Material for the task:
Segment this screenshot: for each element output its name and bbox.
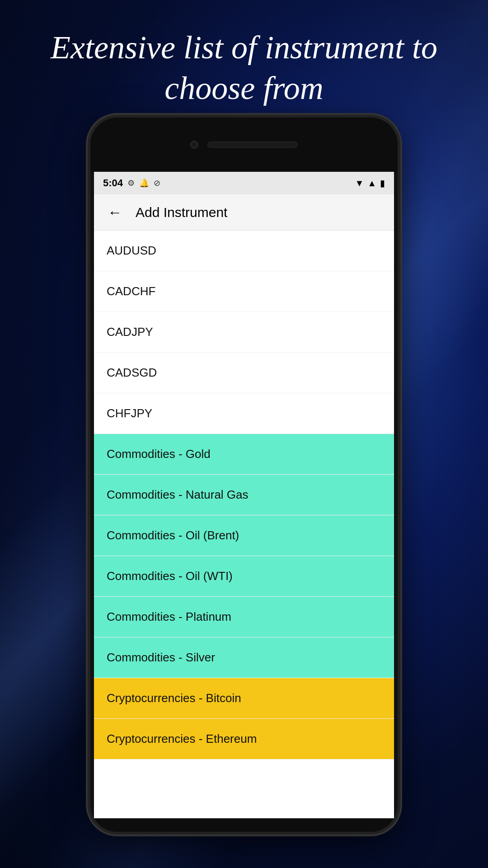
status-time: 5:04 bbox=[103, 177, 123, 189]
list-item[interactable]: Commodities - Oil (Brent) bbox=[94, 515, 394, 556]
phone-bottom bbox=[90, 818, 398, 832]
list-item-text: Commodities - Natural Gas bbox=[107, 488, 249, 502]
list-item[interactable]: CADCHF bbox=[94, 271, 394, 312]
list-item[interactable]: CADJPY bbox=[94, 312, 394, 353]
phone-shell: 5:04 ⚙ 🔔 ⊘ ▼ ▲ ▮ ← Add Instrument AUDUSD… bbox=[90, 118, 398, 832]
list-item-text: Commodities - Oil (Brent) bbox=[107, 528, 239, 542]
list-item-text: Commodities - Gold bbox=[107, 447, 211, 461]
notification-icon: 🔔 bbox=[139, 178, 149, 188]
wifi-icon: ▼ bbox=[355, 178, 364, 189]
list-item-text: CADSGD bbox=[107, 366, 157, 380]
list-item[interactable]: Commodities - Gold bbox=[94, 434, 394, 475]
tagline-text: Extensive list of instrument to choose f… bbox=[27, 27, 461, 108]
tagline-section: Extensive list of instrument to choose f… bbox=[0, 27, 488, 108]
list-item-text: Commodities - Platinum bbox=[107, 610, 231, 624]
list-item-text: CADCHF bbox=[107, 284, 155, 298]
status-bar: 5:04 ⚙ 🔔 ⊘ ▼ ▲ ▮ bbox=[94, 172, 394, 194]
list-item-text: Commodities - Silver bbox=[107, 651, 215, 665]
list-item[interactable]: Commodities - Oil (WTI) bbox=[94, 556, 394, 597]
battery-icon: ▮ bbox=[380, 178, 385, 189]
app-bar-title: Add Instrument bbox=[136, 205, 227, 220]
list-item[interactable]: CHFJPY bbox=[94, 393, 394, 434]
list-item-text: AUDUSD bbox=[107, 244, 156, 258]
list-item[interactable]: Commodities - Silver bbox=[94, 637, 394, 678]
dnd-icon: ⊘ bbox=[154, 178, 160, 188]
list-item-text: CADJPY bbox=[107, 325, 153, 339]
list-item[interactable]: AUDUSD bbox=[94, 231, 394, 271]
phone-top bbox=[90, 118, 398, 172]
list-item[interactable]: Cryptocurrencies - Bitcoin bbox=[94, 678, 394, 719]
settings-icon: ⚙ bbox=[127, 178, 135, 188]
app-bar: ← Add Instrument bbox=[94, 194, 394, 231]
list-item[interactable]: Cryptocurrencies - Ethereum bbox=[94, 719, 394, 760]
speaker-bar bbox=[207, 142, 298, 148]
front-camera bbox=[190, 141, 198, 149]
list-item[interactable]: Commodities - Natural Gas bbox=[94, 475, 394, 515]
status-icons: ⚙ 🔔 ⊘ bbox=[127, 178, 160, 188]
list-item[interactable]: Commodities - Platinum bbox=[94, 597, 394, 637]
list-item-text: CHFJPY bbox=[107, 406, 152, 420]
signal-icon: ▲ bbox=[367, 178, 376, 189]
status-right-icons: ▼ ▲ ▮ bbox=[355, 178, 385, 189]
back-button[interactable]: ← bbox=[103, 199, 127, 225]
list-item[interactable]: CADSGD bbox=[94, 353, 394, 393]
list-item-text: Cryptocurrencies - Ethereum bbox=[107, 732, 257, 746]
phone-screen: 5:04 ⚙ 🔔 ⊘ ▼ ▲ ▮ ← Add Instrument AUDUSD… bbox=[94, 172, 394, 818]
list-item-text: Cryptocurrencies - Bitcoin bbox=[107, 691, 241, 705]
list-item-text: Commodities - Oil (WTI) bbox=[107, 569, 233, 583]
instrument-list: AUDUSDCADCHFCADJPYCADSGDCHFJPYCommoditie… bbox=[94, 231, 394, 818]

Aim of the task: What lines in the records above include the string "Cryptocurrencies"? Copy each one.

Output below:
list-item[interactable]: Cryptocurrencies - Bitcoin bbox=[94, 678, 394, 719]
list-item[interactable]: Cryptocurrencies - Ethereum bbox=[94, 719, 394, 760]
list-item-text: Cryptocurrencies - Ethereum bbox=[107, 732, 257, 746]
list-item-text: Cryptocurrencies - Bitcoin bbox=[107, 691, 241, 705]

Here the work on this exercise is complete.